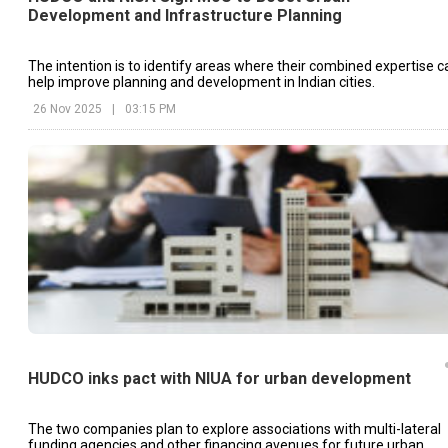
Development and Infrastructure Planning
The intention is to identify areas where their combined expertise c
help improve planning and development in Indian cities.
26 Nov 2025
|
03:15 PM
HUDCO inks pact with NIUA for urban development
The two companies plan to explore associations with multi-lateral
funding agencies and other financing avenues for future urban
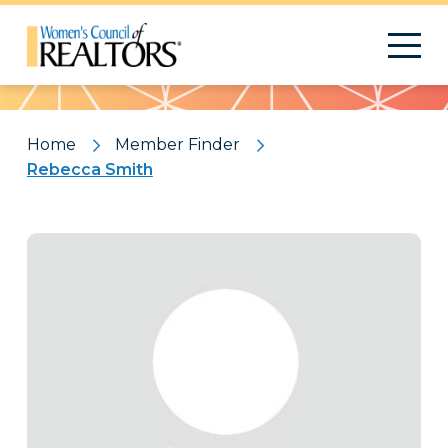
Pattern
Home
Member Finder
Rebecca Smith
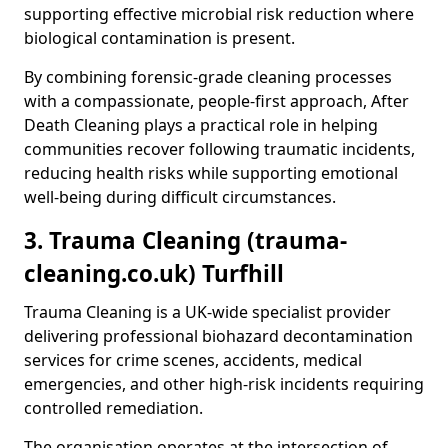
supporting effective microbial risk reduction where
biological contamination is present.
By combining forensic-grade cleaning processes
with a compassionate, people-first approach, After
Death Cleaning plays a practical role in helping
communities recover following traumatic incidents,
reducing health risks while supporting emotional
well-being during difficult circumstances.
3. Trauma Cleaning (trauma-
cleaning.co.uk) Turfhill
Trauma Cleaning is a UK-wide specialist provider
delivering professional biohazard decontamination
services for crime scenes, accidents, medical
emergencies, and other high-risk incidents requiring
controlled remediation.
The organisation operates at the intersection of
☆ ☆ ☆ ☆ ☆
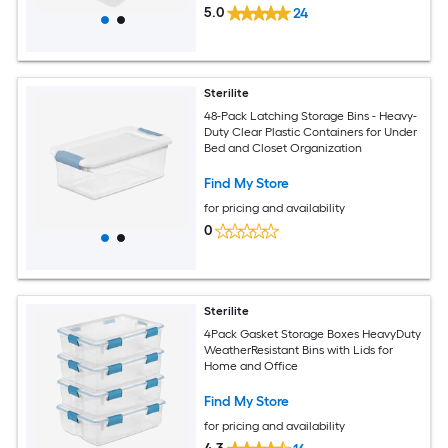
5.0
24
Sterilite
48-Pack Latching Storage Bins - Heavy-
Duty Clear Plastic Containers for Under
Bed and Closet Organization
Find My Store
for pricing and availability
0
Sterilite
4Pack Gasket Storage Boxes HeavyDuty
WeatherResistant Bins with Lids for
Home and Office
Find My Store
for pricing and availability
☆ ☆ ☆ ☆ ☆
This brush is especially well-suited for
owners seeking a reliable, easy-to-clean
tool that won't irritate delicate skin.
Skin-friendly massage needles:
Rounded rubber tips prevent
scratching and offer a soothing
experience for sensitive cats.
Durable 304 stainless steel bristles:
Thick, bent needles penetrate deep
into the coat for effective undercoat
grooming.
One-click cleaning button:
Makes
☆ ☆ ☆ ☆ ☆
> _Required work_
Look through the entries above. Extract each line with the word "supporting".

> _Written answer_
supporting effective microbial risk reduction where
reducing health risks while supporting emotional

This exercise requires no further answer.